Anyway, this was one of my more depressing observations while attempting to figure out how the heck to validate RNA-seq quantifications. It may just be a bug in the software (given that the genomic regions are changing,it seems like it must be), but even conceptually, no matter how good(/complicated) you make your statistical models, you're going to misassign some reads.

I'll go ahead and re-run this with 2.11 tonight just for kicks. It was done in 2.02 originally.

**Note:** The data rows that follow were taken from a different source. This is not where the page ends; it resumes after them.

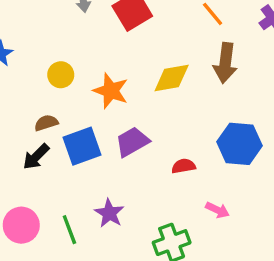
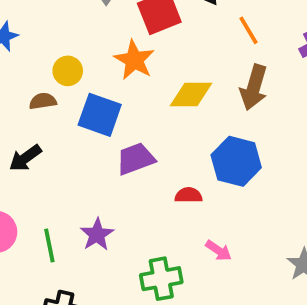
orange star: (111, 91) -> (134, 60), moved
brown semicircle: (46, 123) -> (43, 101), moved
blue hexagon: (239, 144) -> (236, 161), moved
blue square: (82, 146) -> (100, 115), moved, turned 30

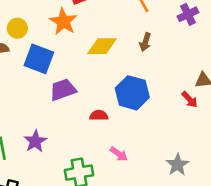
brown arrow: (254, 87) -> (145, 42), size x0.6

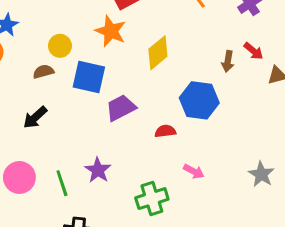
brown arrow: (145, 42) -> (228, 61), moved
yellow diamond: (102, 46) -> (158, 53), turned -32
red arrow: (190, 99) -> (254, 51), moved

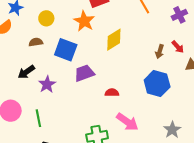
yellow circle: (60, 46) -> (46, 18), moved
blue hexagon: (199, 100) -> (157, 83), moved
purple star: (98, 170) -> (47, 84), moved
pink arrow: (194, 171) -> (127, 122), size x1.6

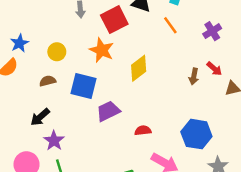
blue hexagon: (157, 83) -> (196, 134), moved
purple star: (47, 84) -> (54, 141), moved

Wow.. that one is a tricky case. They are both transcribed off the minus strand. I looked at it in the genome browser:

http://genome-euro.ucsc.edu/cgi-bin/...3&ensGene=pack

But I'm confused about the annotation, the Refseq track shows SNORA5A is sitting between TBRG4 exons. While UCSC genes track shows overlapping of TBRG4 exons with (a larger) SNORA5C.

Ensembl also has the smaller SNORA5A and SNORA5C in between exons.

What are your settings for cuffdiff? are you using --compatible-hits-norm ?
I would hope it would make things agree more with the GTF annotation. The defaults are not always the best and are actually flipped between cufflinks and cuffdiff (I have found from personal experience). Also the defaults claimed are not always the true defaults. For example --max-frag-multihits is listed as unlimited in cuffdiff, but it's actually set to 1 in the program.

Last edited by NGSfan; 07-31-2013 at 10:29 AM.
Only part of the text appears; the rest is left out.